Nothing, just a click. She tried again anyway and got nowhere. A dead battery, naturally. She peered out her windshield and sighed. Walking home would be a five-mile trek in the pouring rain, which she was far too tired for. Plus her feet hurt from being on them all day. With a grimace, she pulled out her phone and called Joe.

“Yo,” her brother said. “Bad time.”

“Bad time for me, too. I need you to come jump my car. I have a dead battery.”

“You leave your lights on again?”

“No.” Maybe. “You owe me, Joe.” She had to put that one out there right away to start the negotiations. Joe was a deal maker and only dealt at all if the odds were in his favor. “I let you and your idiot friends borrow my car, remember?” she asked. “You needed more seats to get to that stupid trail party out at Peak’s Landing. Maybe this is somehow your fault.”

“No, the crack in the windshield is our fault. Not the battery.”

She stared at the small crack in the windshield on the passenger’s side and felt an eye twitch coming on. “Come on, Joe. I could really use your help tonight.”

“Christ. Hang on.” He covered the phone and murmured something to someone.

A muted female voice laughed, and then Joe was back. “Mal, if all you need is a jump, ask anyone around you.” He lowered his voice. “I’m on a date. With Ashley.”

She had no idea who Ashley was but she was assuming it wasn’t his blonde. “What happened to whatshername?”

“That was so last week.”

Mallory let out a disgusted sigh. “You’re a man ho.”

“Guilty,” he said. And hung up.

Grinding her teeth, Mallory called him back.

He didn’t pick up.

“Dammit.” She scrolled through her contact list again. Her mother was out of the question. Ella wouldn’t have a set of jumper cables, not to mention she’d want to talk about Mallory’s social life. Maybe Tammy, she thought, and hit her sister’s number. “Can Zach come give me a jump?”

“Honey,” Tammy said. “He’s a little busy jumping me right now.”

Oh, for God’s sake. Mallory hung up, her usually dormant temper beginning to steam. She would drop everything for any one of her family, and not a single one of them could help her. This depressing thought didn’t change the fact that she was still wet, cold, and stranded in a dark parking lot. Again she thumbed her contacts and stopped at one in particular.

Mysterious Cute Guy, aka Ty Garrison.

She had the stuffed animals he’d won at the arcade sitting on her bed, like she was twelve and in middle school, going steady with the town bad boy.

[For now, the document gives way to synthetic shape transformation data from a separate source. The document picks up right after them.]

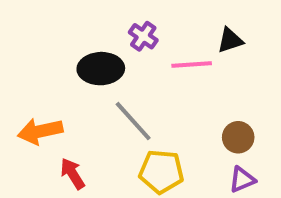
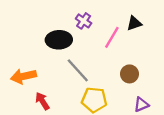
pink line: (192, 65) -> (112, 37), turned -55
brown circle: (238, 137) -> (129, 74), moved

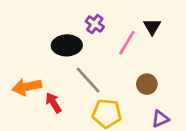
black triangle: (134, 23) -> (152, 27), turned -42
red arrow: (42, 101) -> (53, 103), moved

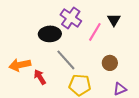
purple cross: (95, 24) -> (71, 18), size x1.5

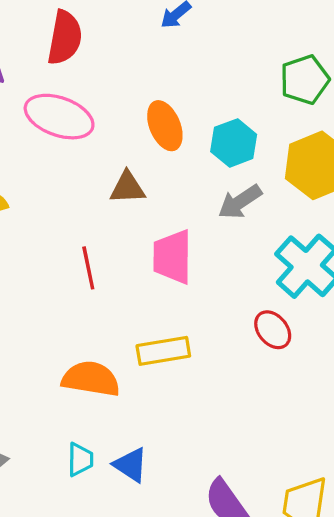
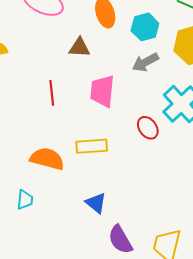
red ellipse: (273, 330) -> (148, 128), moved
cyan trapezoid: (80, 459) -> (25, 200), moved
blue triangle: (131, 465) -> (96, 203), moved

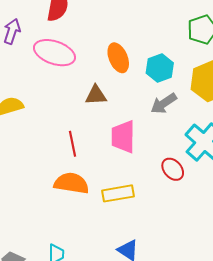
orange semicircle: (47, 159) -> (71, 183), moved

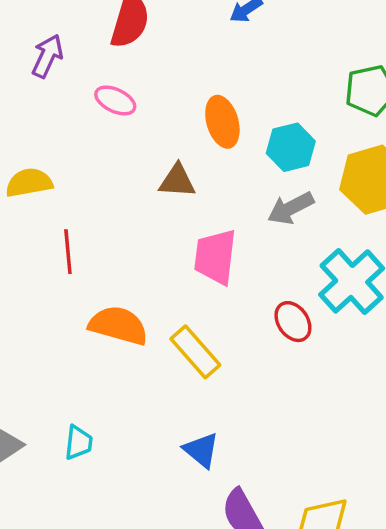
pink ellipse: (54, 53) -> (115, 100), size x0.6
red line: (73, 144) -> (68, 252), moved
yellow rectangle: (118, 193) -> (195, 352), turned 52

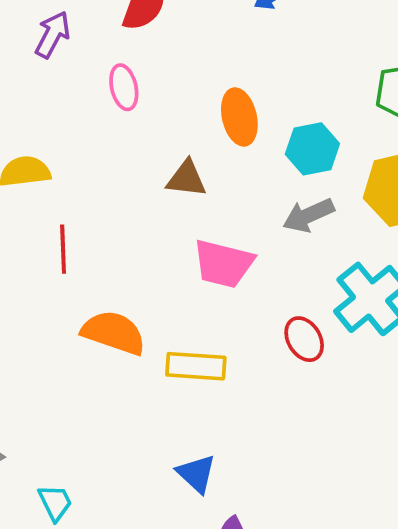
pink ellipse: (115, 100) -> (124, 87), turned 48
pink trapezoid: (215, 257) -> (223, 264), turned -86
yellow rectangle: (195, 352) -> (196, 366), turned -48
cyan trapezoid: (79, 443) -> (55, 503), moved, turned -36

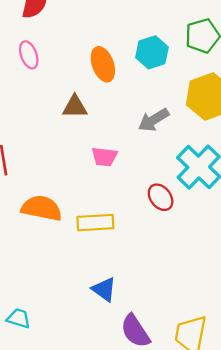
cyan hexagon: (312, 149) -> (152, 52), moved
pink trapezoid: (223, 264) -> (104, 157), size x0.7
cyan trapezoid: (55, 503) -> (19, 318), turned -40

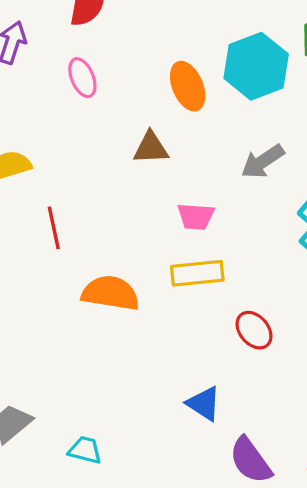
cyan hexagon: (152, 52) -> (256, 66), size x1.4
red ellipse: (161, 197) -> (254, 330), moved
yellow rectangle: (95, 223) -> (197, 273), moved

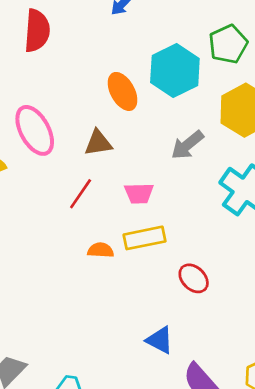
pink ellipse: (82, 78) -> (35, 130), moved, size x1.6
red line: (54, 228) -> (81, 194), moved, turned 52
orange semicircle: (110, 293) -> (101, 250), moved, size x0.6

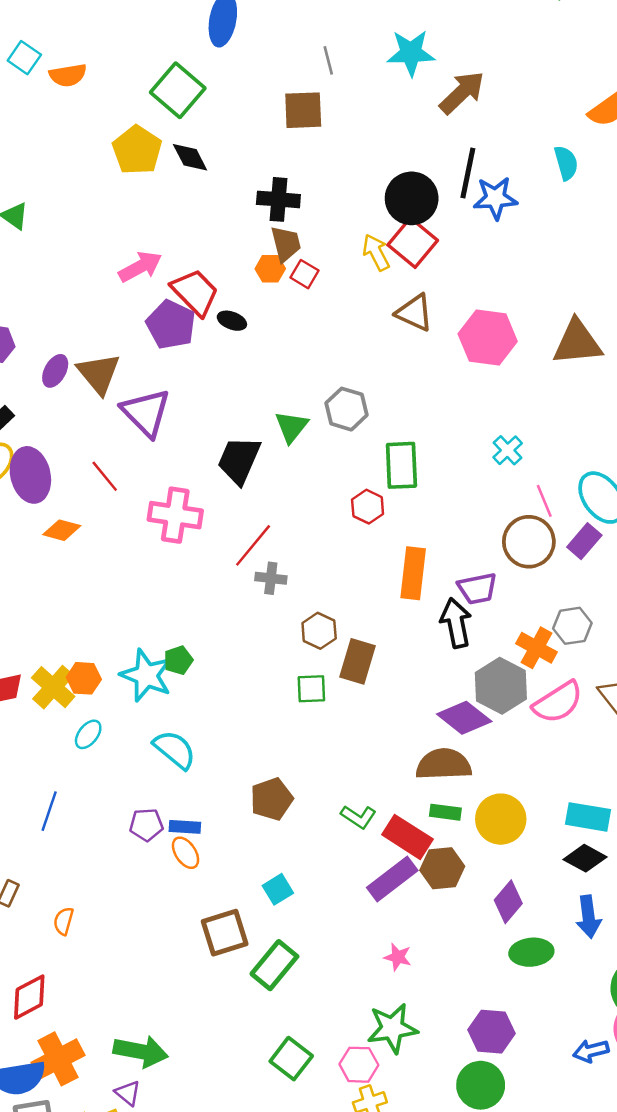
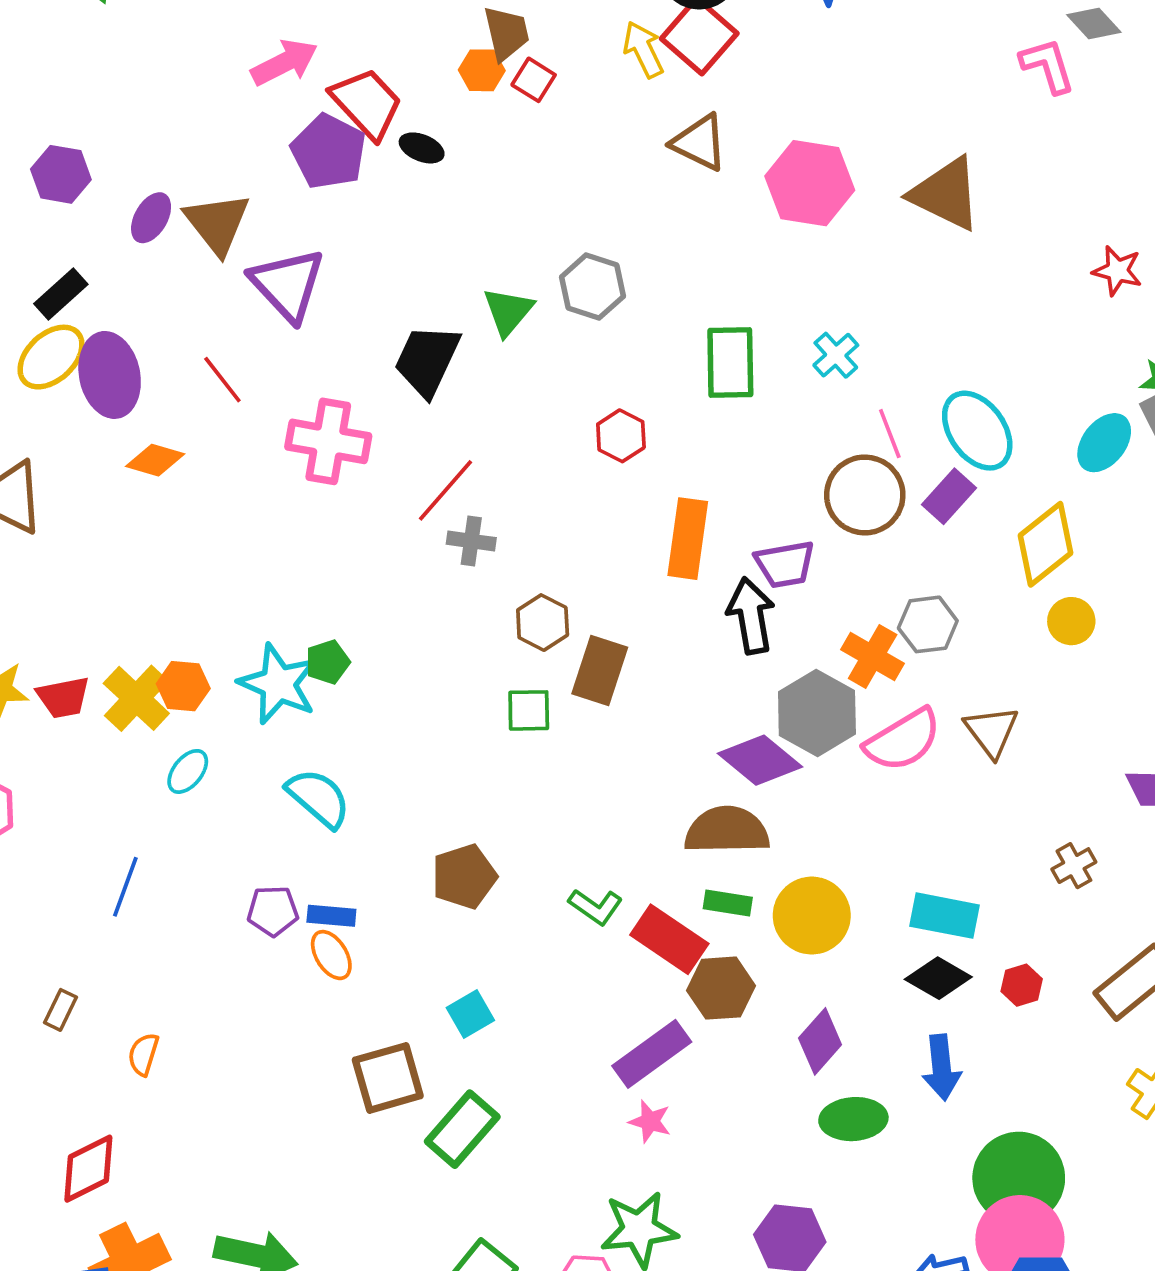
brown triangle: (577, 342) -> (946, 194), turned 30
green rectangle: (401, 465) -> (730, 362), moved
purple rectangle: (392, 879) -> (652, 1054), moved

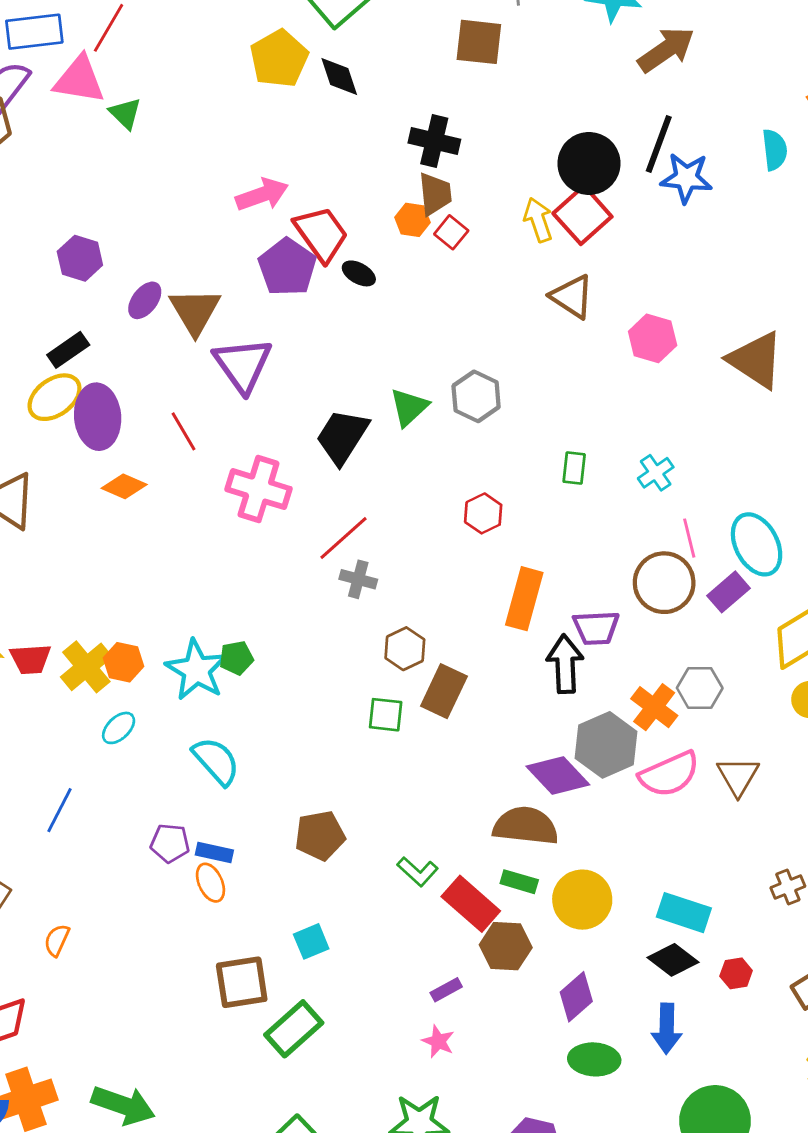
pink hexagon: (810, 183) -> (653, 338), size x0.7
green rectangle: (730, 362) -> (574, 468), size x0.6
purple rectangle: (652, 1054) -> (446, 990), size x0.5

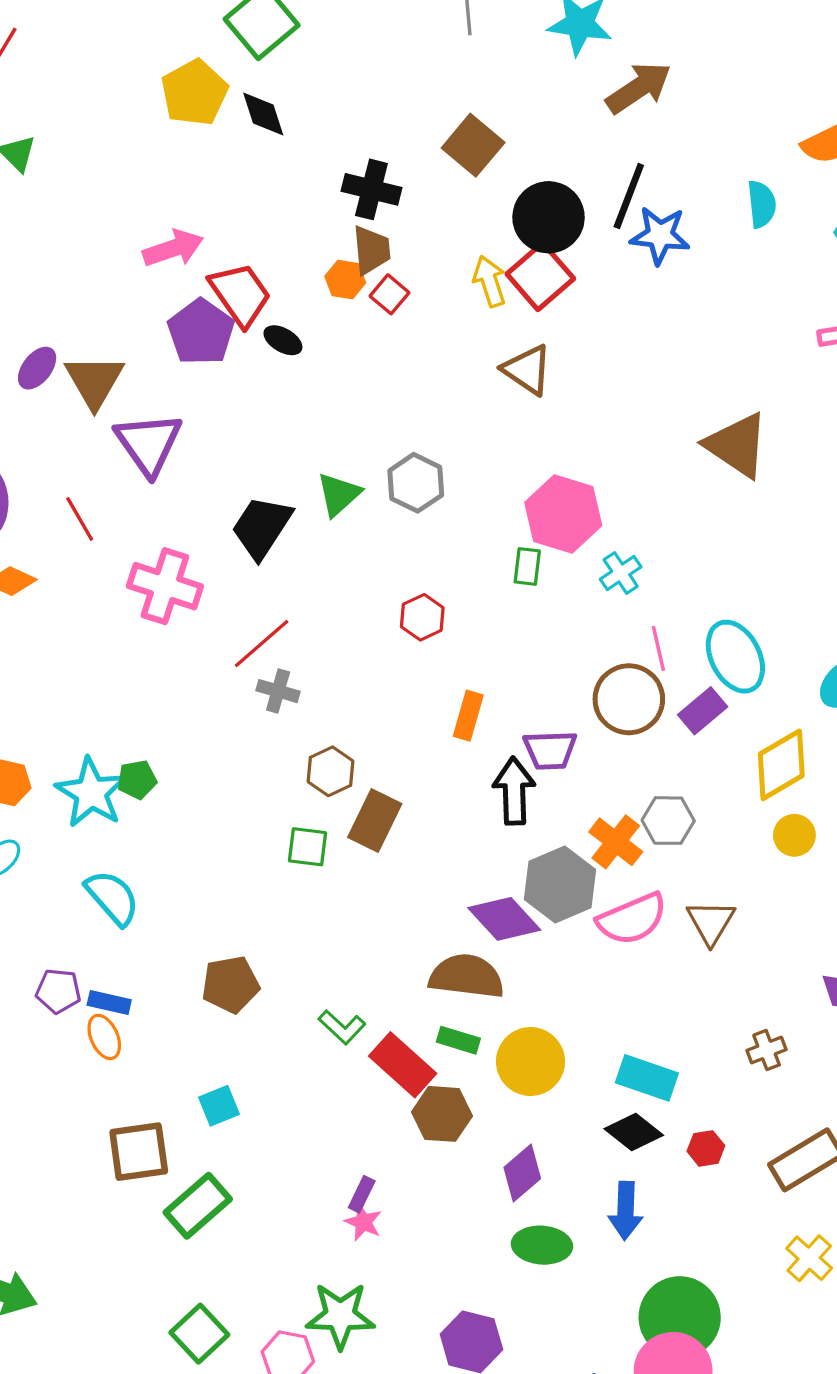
brown square: (479, 42) -> (473, 145), moved, turned 33
pink hexagon: (653, 338) -> (563, 514), moved, size x1.4
orange rectangle: (524, 599) -> (468, 716), size x0.7
purple rectangle: (446, 990) -> (362, 1194), moved, turned -36

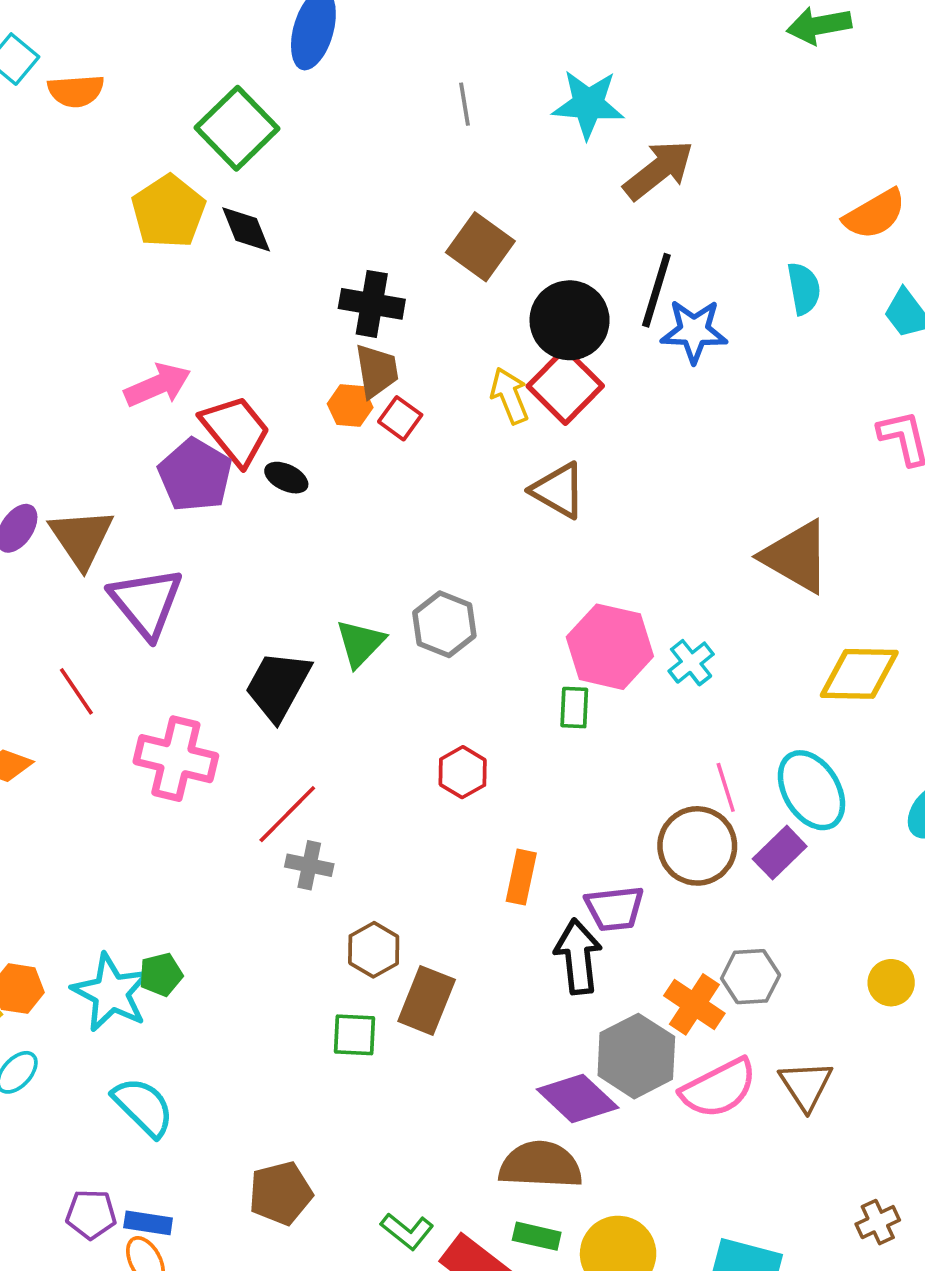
cyan cross: (621, 573) -> (691, 663), moved
yellow diamond: (781, 765) -> (859, 674), moved, turned 36

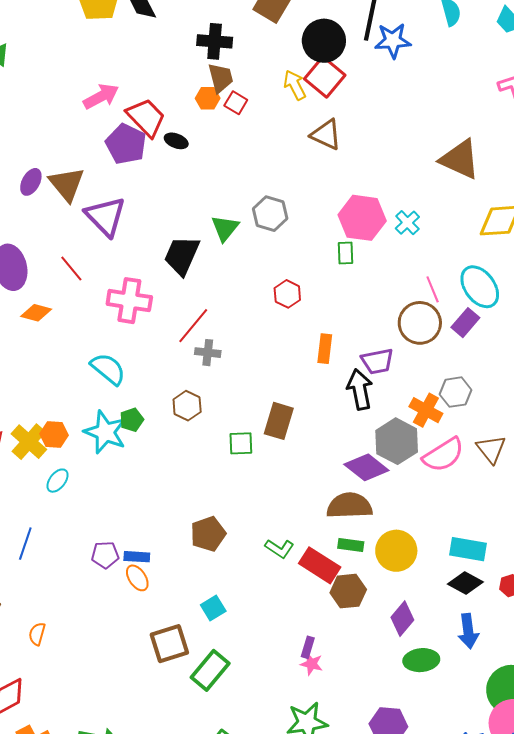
brown hexagon: (374, 950) -> (187, 406), moved
cyan semicircle: (143, 1107) -> (108, 369), moved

Except would the bad boy really have stood up at a town meeting in front of everyone and defended her? Would he have stopped and helped a stranded woman on the side of the road? Grace had told her what he’d done. And so had Amy, saying that he’d patched her up with calm efficiency.

Yeah, Ty was far more than just some mechanic, though hell if she could figure him out.

She shouldn’t call him for help. For one, they’d had inappropriate sex without involvement. To compound that mistake, she’d discovered she liked him. A lot. And to compound that mistake, she was dreaming about sleeping with him some more.

All really good reasons not to call him.

But then there was the one really good reason to call him.

He would actually come. She hit his number and held her breath. He picked up on the fourth ring, his voice low and calm as always. “Garrison,” he said.

“Hi. It’s Mallory.”

He absorbed that information for a moment, probably wondering how she’d gotten his number, a conversation she absolutely didn’t want to have so she rushed on. “I’m at the HSC,” she said, “and my car won’t start, and I’m the only one left here, and the stupid parking lot lights aren’t working and—”

“Lock your doors. I’ll be right there.”

“Okay, thanks—” But he was already gone. She slipped her phone into her pocket and put her head down on the steering wheel. So tired…She thought about that and how her feet hurt. She could really use a foot rub. And a body rub. She’d gotten a massage once, last year for her birthday. It’d been a present from Tammy. Her masseuse had been Chloe Traeger, who worked at the Lucky Harbor B&B where there was a lovely day spa. The massage had been fantastic but Mallory wondered what it would be like to have a man rub his hands over her body.